[EXTRACTED INFORMATION — start]

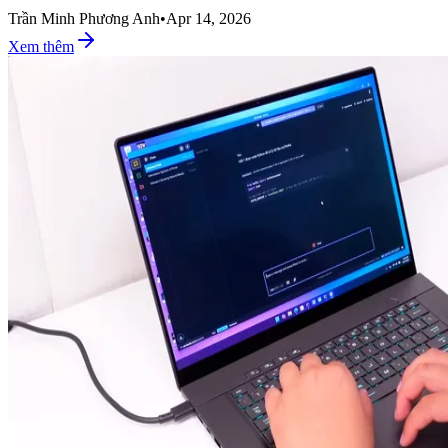
Trần Minh Phương Anh
•
Apr 14, 2026
Xem thêm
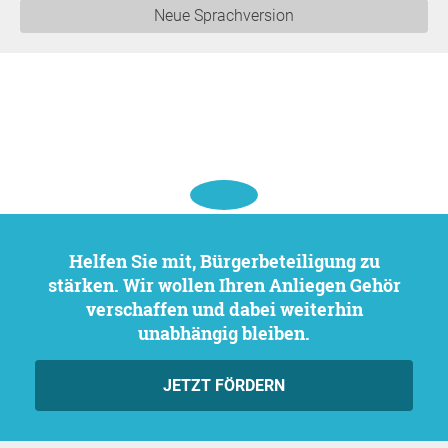
Neue Sprachversion
Helfen Sie mit, Bürgerbeteiligung zu
stärken. Wir wollen Ihren Anliegen Gehör
verschaffen und dabei weiterhin
unabhängig bleiben.
JETZT FÖRDERN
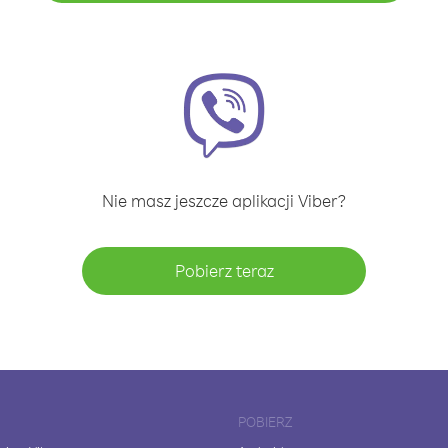
Nie masz jeszcze aplikacji Viber?
Pobierz teraz
POBIERZ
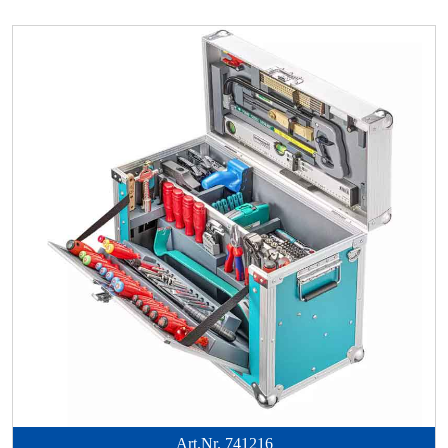
Art.Nr.
741216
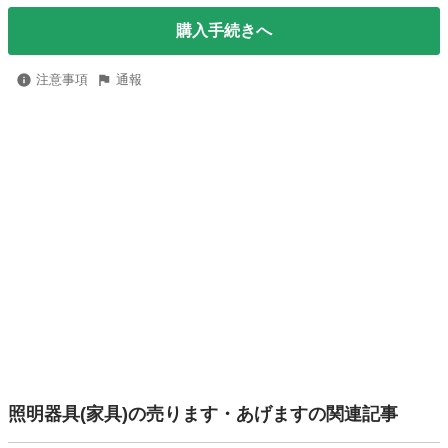
購入手続きへ
注意事項
通報
照明器具(家具)の売ります・あげますの関連記事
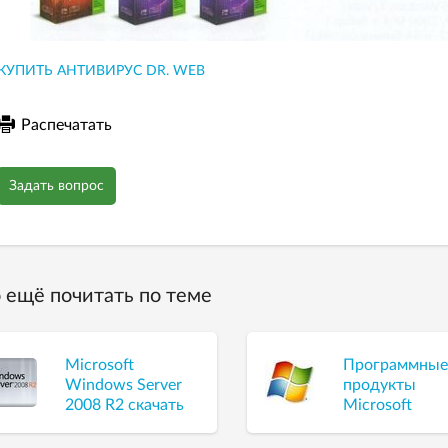
КУПИТЬ АНТИВИРУС DR. WEB
Распечатать
Задать вопрос
 ещё почитать по теме
Microsoft
Программны
Windows Server
продукты
2008 R2 скачать
Microsoft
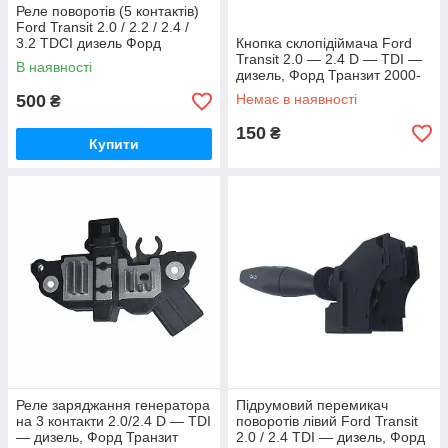
Реле поворотів (5 контактів)
Ford Transit 2.0 / 2.2 / 2.4 /
3.2 TDCI дизель Форд
Кнопка склопідіймача Ford
Транзит 2000-2014,
Transit 2.0 — 2.4 D — TDI —
В наявності
1C1T13350AA
дизель, Форд Транзит 2000-
2006, 5C1T14529AA /
500
Немає в наявності
₴
1383293
150
₴
Купити
Реле заряджання генератора
Підрумовий перемикач
на 3 контакти 2.0/2.4 D — TDI
поворотів лівий Ford Transit
— дизель, Форд Транзит
2.0 / 2.4 TDI — дизель, Форд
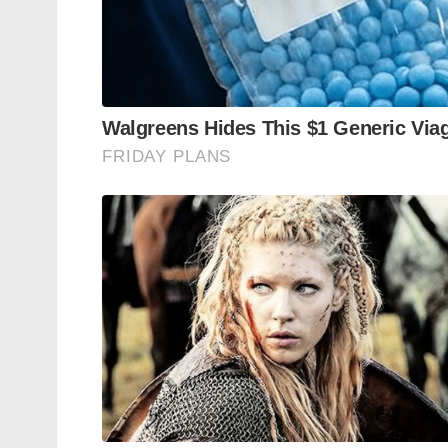
കേരളത്തിൽ നിന്ന് ഐഎസിലേക്ക് റിക്രൂട്ട് 
സംഭാവന ചെയ്ത പോപ്പുലർ ഫ്രണ്ട് എന്ന സം
നൽകാൻ പോകുന്നതെന്ന് മെവാനി ഒന്ന് ചിന്തിക്
ദളിത് – മുസ്ളിം ഐക്യം ചിന്തിക്കുന്ന എല്ല
ലക്ഷ്യമിടുന്നത് ഇന്ത്യയിൽ ഇസ്ളാമിക ഭരണം
ദളിത് ഇസ്ളാം ഐക്യത്തെ ഉപയോഗിക്കുന്നുവെ
ജിഗ്നേഷ് മേവാനിക്ക് പഠിക്കാൻ ഇന്ത്യൻ ചരിത
മണ്ഡൽ അഥവാ ജെ എൻ മണ്ഡൽ.
1904 ൽ അവിഭക്ത ബംഗാളിലെ ബാരിസാളിലാ
ബിഎയും 34 ൽ നിയമ ബിരുദവും നേടിയ മ
പ്രതിനിധീകരിച്ച് നിയമസഭ സാമാജികനുമായ
അംബേദ്കർക്കൊപ്പം സ്ഥാപിക്കുന്നതിൽ മുഖ്
അംഗമായി .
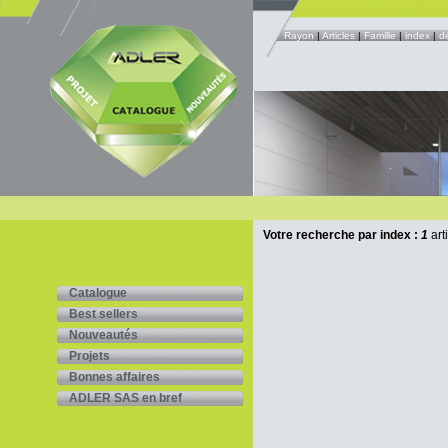
Rayon
|
Articles
|
Famille
|
index
|
d
Votre recherche par index :
1
art
Catalogue
Best sellers
Nouveautés
Projets
Bonnes affaires
ADLER SAS en bref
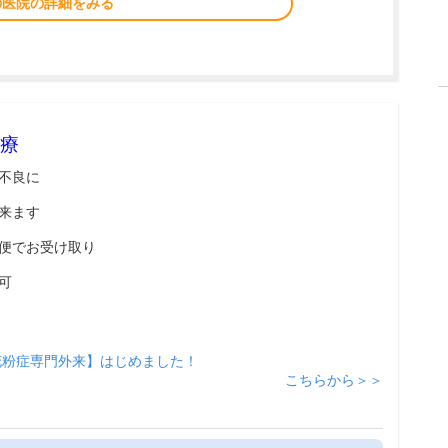
の医院の詳細をみる
療
不良に
来ます
便でお受け取り
可
花粉症専門外来】はじめました！
こちらから＞＞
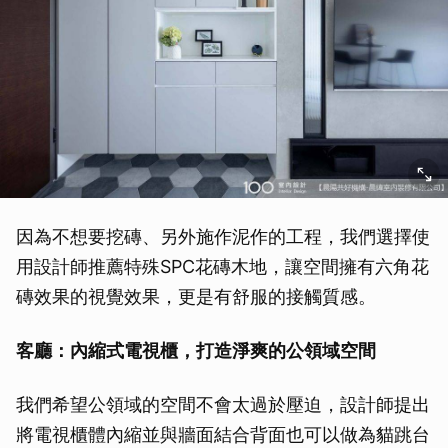
因為不想要挖磚、另外施作泥作的工程，我們選擇使
用設計師推薦特殊SPC花磚木地，讓空間擁有六角花
磚效果的視覺效果，更是有舒服的接觸質感。
客廳：內縮式電視櫃，打造淨爽的公領域空間
我們希望公領域的空間不會太過於壓迫，設計師提出
將電視櫃體內縮並與牆面結合背面也可以做為貓跳台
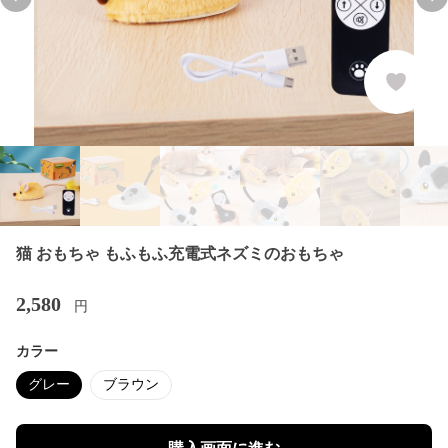
Previous slide
Nex
猫 おもちゃ もふもふ充電式ネズミのおもちゃ
2,580
円
カラー
グレー
ブラウン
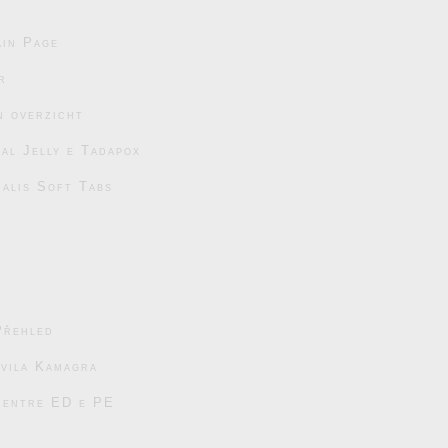
in Page
r
n overzicht
al Jelly e Tadapox
ialis Soft Tabs
Přehled
avila Kamagra
s entre ED e PE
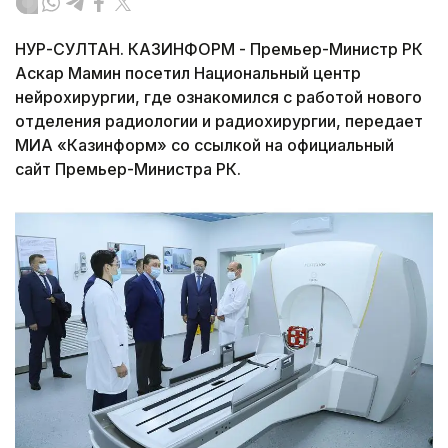
НУР-СУЛТАН. КАЗИНФОРМ - Премьер-Министр РК
Аскар Мамин посетил Национальный центр
нейрохирургии, где ознакомился с работой нового
отделения радиологии и радиохирургии, передает
МИА «Казинформ» со ссылкой на официальный
сайт Премьер-Министра РК.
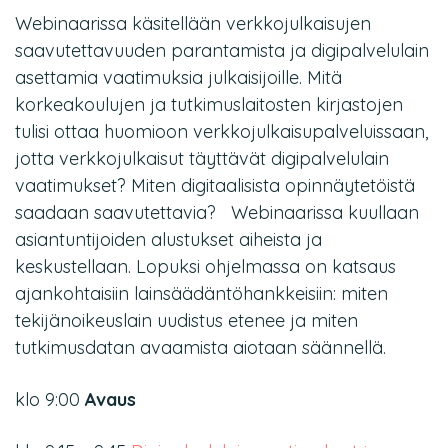
Webinaarissa käsitellään verkkojulkaisujen
saavutettavuuden parantamista ja digipalvelulain
asettamia vaatimuksia julkaisijoille. Mitä
korkeakoulujen ja tutkimuslaitosten kirjastojen
tulisi ottaa huomioon verkkojulkaisupalveluissaan,
jotta verkkojulkaisut täyttävät digipalvelulain
vaatimukset? Miten digitaalisista opinnäytetöistä
saadaan saavutettavia? Webinaarissa kuullaan
asiantuntijoiden alustukset aiheista ja
keskustellaan. Lopuksi ohjelmassa on katsaus
ajankohtaisiin lainsäädäntöhankkeisiin: miten
tekijänoikeuslain uudistus etenee ja miten
tutkimusdatan avaamista aiotaan säännellä.
klo 9:00
Avaus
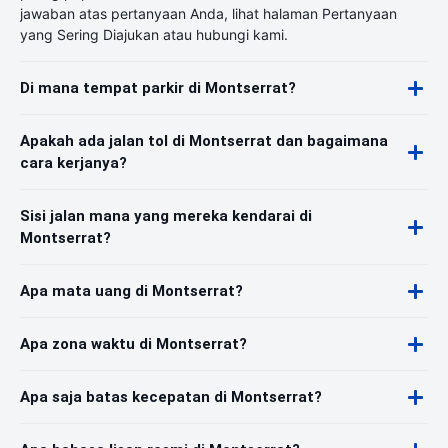
jawaban atas pertanyaan Anda, lihat halaman Pertanyaan
yang Sering Diajukan atau hubungi kami.
Di mana tempat parkir di Montserrat?
Apakah ada jalan tol di Montserrat dan bagaimana
cara kerjanya?
Sisi jalan mana yang mereka kendarai di
Montserrat?
Apa mata uang di Montserrat?
Apa zona waktu di Montserrat?
Apa saja batas kecepatan di Montserrat?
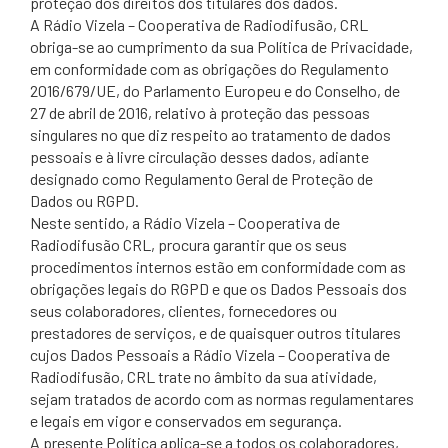
proteção dos direitos dos titulares dos dados.
A Rádio Vizela – Cooperativa de Radiodifusão, CRL
obriga-se ao cumprimento da sua Política de Privacidade,
em conformidade com as obrigações do Regulamento
2016/679/UE, do Parlamento Europeu e do Conselho, de
27 de abril de 2016, relativo à proteção das pessoas
singulares no que diz respeito ao tratamento de dados
pessoais e à livre circulação desses dados, adiante
designado como Regulamento Geral de Proteção de
Dados ou RGPD.
Neste sentido, a Rádio Vizela – Cooperativa de
Radiodifusão CRL, procura garantir que os seus
procedimentos internos estão em conformidade com as
obrigações legais do RGPD e que os Dados Pessoais dos
seus colaboradores, clientes, fornecedores ou
prestadores de serviços, e de quaisquer outros titulares
cujos Dados Pessoais a Rádio Vizela – Cooperativa de
Radiodifusão, CRL trate no âmbito da sua atividade,
sejam tratados de acordo com as normas regulamentares
e legais em vigor e conservados em segurança.
A presente Política aplica-se a todos os colaboradores,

[EXTRACTED INFORMATION — finish]

__EXERCISE AIM__
Only the text of the records belongs in your answer, repeated exactly; the pictures stay out.

__ANSWER TO THIS PROBLEM__
Trần Minh Phương Anh
•
Apr 14, 2026
Xem thêm
Neue Sprachversion
Helfen Sie mit, Bürgerbeteiligung zu
stärken. Wir wollen Ihren Anliegen Gehör
verschaffen und dabei weiterhin
unabhängig bleiben.
JETZT FÖRDERN
Nie masz jeszcze aplikacji Viber?
Pobierz teraz
POBIERZ
Art.Nr.
741216
購入手続きへ
注意事項
通報
照明器具(家具)の売ります・あげますの関連記事
КУПИТЬ АНТИВИРУС DR. WEB
Распечатать
Задать вопрос
 ещё почитать по теме
Microsoft
Программны
Windows Server
продукты
2008 R2 скачать
Microsoft
Реле поворотів (5 контактів)
Ford Transit 2.0 / 2.2 / 2.4 /
3.2 TDCI дизель Форд
Кнопка склопідіймача Ford
Транзит 2000-2014,
Transit 2.0 — 2.4 D — TDI —
В наявності
1C1T13350AA
дизель, Форд Транзит 2000-
2006, 5C1T14529AA /
500
Немає в наявності
₴
1383293
150
₴
Купити
Реле заряджання генератора
Підрумовий перемикач
на 3 контакти 2.0/2.4 D — TDI
поворотів лівий Ford Transit
— дизель, Форд Транзит
2.0 / 2.4 TDI — дизель, Форд
കേരളത്തിൽ നിന്ന് ഐഎസിലേക്ക് റിക്രൂട്ട് 
സംഭാവന ചെയ്ത പോപ്പുലർ ഫ്രണ്ട് എന്ന സം
നൽകാൻ പോകുന്നതെന്ന് മെവാനി ഒന്ന് ചിന്തിക്
ദളിത് – മുസ്ളിം ഐക്യം ചിന്തിക്കുന്ന എല്ല
ലക്ഷ്യമിടുന്നത് ഇന്ത്യയിൽ ഇസ്ളാമിക ഭരണം
ദളിത് ഇസ്ളാം ഐക്യത്തെ ഉപയോഗിക്കുന്നുവെ
ജിഗ്നേഷ് മേവാനിക്ക് പഠിക്കാൻ ഇന്ത്യൻ ചരിത
മണ്ഡൽ അഥവാ ജെ എൻ മണ്ഡൽ.
1904 ൽ അവിഭക്ത ബംഗാളിലെ ബാരിസാളിലാ
ബിഎയും 34 ൽ നിയമ ബിരുദവും നേടിയ മ
പ്രതിനിധീകരിച്ച് നിയമസഭ സാമാജികനുമായ
അംബേദ്കർക്കൊപ്പം സ്ഥാപിക്കുന്നതിൽ മുഖ്
അംഗമായി .
Rayon
|
Articles
|
Famille
|
index
|
d
Votre recherche par index :
1
art
Catalogue
Best sellers
Nouveautés
Projets
Bonnes affaires
ADLER SAS en bref
の医院の詳細をみる
療
不良に
来ます
便でお受け取り
可
花粉症専門外来】はじめました！
こちらから＞＞
因為不想要挖磚、另外施作泥作的工程，我們選擇使
用設計師推薦特殊SPC花磚木地，讓空間擁有六角花
磚效果的視覺效果，更是有舒服的接觸質感。
客廳：內縮式電視櫃，打造淨爽的公領域空間
我們希望公領域的空間不會太過於壓迫，設計師提出
將電視櫃體內縮並與牆面結合背面也可以做為貓跳台
Previous slide
Nex
猫 おもちゃ もふもふ充電式ネズミのおもちゃ
2,580
円
カラー
グレー
ブラウン
in Page
r
n overzicht
al Jelly e Tadapox
ialis Soft Tabs
Přehled
avila Kamagra
s entre ED e PE
НУР-СУЛТАН. КАЗИНФОРМ - Премьер-Министр РК
Аскар Мамин посетил Национальный центр
нейрохирургии, где ознакомился с работой нового
отделения радиологии и радиохирургии, передает
МИА «Казинформ» со ссылкой на официальный
сайт Премьер-Министра РК.
Webinaarissa käsitellään verkkojulkaisujen
saavutettavuuden parantamista ja digipalvelulain
asettamia vaatimuksia julkaisijoille. Mitä
korkeakoulujen ja tutkimuslaitosten kirjastojen
tulisi ottaa huomioon verkkojulkaisupalveluissaan,
jotta verkkojulkaisut täyttävät digipalvelulain
vaatimukset? Miten digitaalisista opinnäytetöistä
saadaan saavutettavia? Webinaarissa kuullaan
asiantuntijoiden alustukset aiheista ja
keskustellaan. Lopuksi ohjelmassa on katsaus
ajankohtaisiin lainsäädäntöhankkeisiin: miten
tekijänoikeuslain uudistus etenee ja miten
tutkimusdatan avaamista aiotaan säännellä.
klo 9:00
Avaus
jawaban atas pertanyaan Anda, lihat halaman Pertanyaan
yang Sering Diajukan atau hubungi kami.
Di mana tempat parkir di Montserrat?
Apakah ada jalan tol di Montserrat dan bagaimana
cara kerjanya?
Sisi jalan mana yang mereka kendarai di
Montserrat?
Apa mata uang di Montserrat?
Apa zona waktu di Montserrat?
Apa saja batas kecepatan di Montserrat?
proteção dos direitos dos titulares dos dados.
A Rádio Vizela – Cooperativa de Radiodifusão, CRL
obriga-se ao cumprimento da sua Política de Privacidade,
em conformidade com as obrigações do Regulamento
2016/679/UE, do Parlamento Europeu e do Conselho, de
27 de abril de 2016, relativo à proteção das pessoas
singulares no que diz respeito ao tratamento de dados
pessoais e à livre circulação desses dados, adiante
designado como Regulamento Geral de Proteção de
Dados ou RGPD.
Neste sentido, a Rádio Vizela – Cooperativa de
Radiodifusão CRL, procura garantir que os seus
procedimentos internos estão em conformidade com as
obrigações legais do RGPD e que os Dados Pessoais dos
seus colaboradores, clientes, fornecedores ou
prestadores de serviços, e de quaisquer outros titulares
cujos Dados Pessoais a Rádio Vizela – Cooperativa de
Radiodifusão, CRL trate no âmbito da sua atividade,
sejam tratados de acordo com as normas regulamentares
e legais em vigor e conservados em segurança.
A presente Política aplica-se a todos os colaboradores,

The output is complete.